Rebates that drug companies provide to Medicare Part D private insurance plans would instead go directly to some consumers under a new Department of Health and Human Services (HHS) proposal. But the administration acknowledges that if adopted, this regulation could lead to across-the-board increases in Part D premiums.
Currently, some brand name pharmaceutical companies discount the prices of their drugs and those discounts — or rebates — go to pharmacy benefit managers (PBMs), who then set drug prices for the insurance plans they administer. Under the administration proposal, the rebates, which are not now made public, would go directly to Medicare beneficiaries.
In a letter earlier this week to President Trump, AARP CEO Jo Ann Jenkins urged him to talk about what he plans to do to lower the “skyrocketing” cost of prescription drugs when he gives his State of the Union address on Tuesday. “AARP strongly supports reforms that will help lower prescription drug prices and provide relief to older Americans struggling to afford needed medications,” the letter says. “AARP strongly believes that we need solutions that focus on how drugs are priced when they first come to the market as well as how they increase over time.”

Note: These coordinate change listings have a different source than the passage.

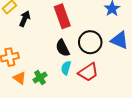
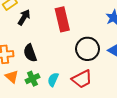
black semicircle: (63, 48) -> (30, 53), moved
cyan semicircle: (66, 68) -> (53, 80), moved

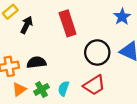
black semicircle: (30, 53) -> (36, 62), turned 108
orange triangle: (12, 77) -> (19, 89), turned 48

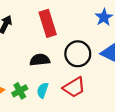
black semicircle: (36, 62) -> (40, 60), moved

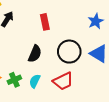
red rectangle: (48, 23) -> (45, 22), size x0.7
black semicircle: (40, 60) -> (35, 54), turned 114

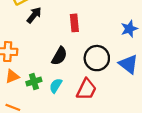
red trapezoid: (63, 81) -> (86, 89), turned -45

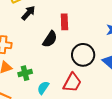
black semicircle: (59, 56) -> (50, 39), moved
cyan semicircle: (56, 86) -> (43, 88), moved

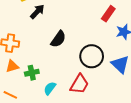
red rectangle: (64, 22) -> (108, 14), moved, turned 35

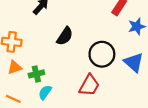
cyan semicircle: (50, 88) -> (45, 92), moved

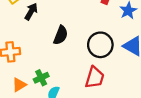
orange triangle: (15, 67) -> (19, 85), moved

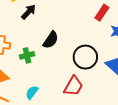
green cross: (41, 78) -> (27, 55), moved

While the administration acknowledges that the proposed rule could lead to drug plan premium increases, it remains unclear exactly how much impact it would have. The administration also says that those who would benefit most from this proposed rule are Medicare enrollees with the highest drug costs, and those with plans that have high deductibles or those whose coinsurance is tied to the list prices of prescriptions. According to an HHS fact sheet, an estimated 30 percent of Part D beneficiaries “have drug costs high enough that their out-of-pocket savings will likely exceed any premium changes.” The administration also says that if Part D plans put more generics on their approved drug lists, improve negotiations with drugmakers or reduce their administrative costs, “premiums could be held constant and savings could be even greater.”
David Mitchell, founder of Patients for Affordable Drugs, said in an interview Friday that the most positive element of this proposal is that it “gets rid of secret rebates. We feel strongly that a system based on secret deals is bad policy.” But, Mitchell said, “this doesn’t fix drug prices completely. We still need to directly negotiate the price of Part D prescriptions.”
The proposal also drew criticism from the health insurance industry, “From the start, the focus on rebates has been a distraction from the real issue,” says Matt Eyles, president and CEO of America’s Health Insurance Plans, an industry trade group. “The problem is price. Manufacturers have complete control over how drug prices are set. Already this year, more than three dozen drugmakers have raised their prices on hundreds of medications.”
Earlier this week, congressional committees in the U.S. House of Representatives and the Senate held hearings exploring the high price of prescription drugs, the first in a series of sessions lawmakers plan on the subject.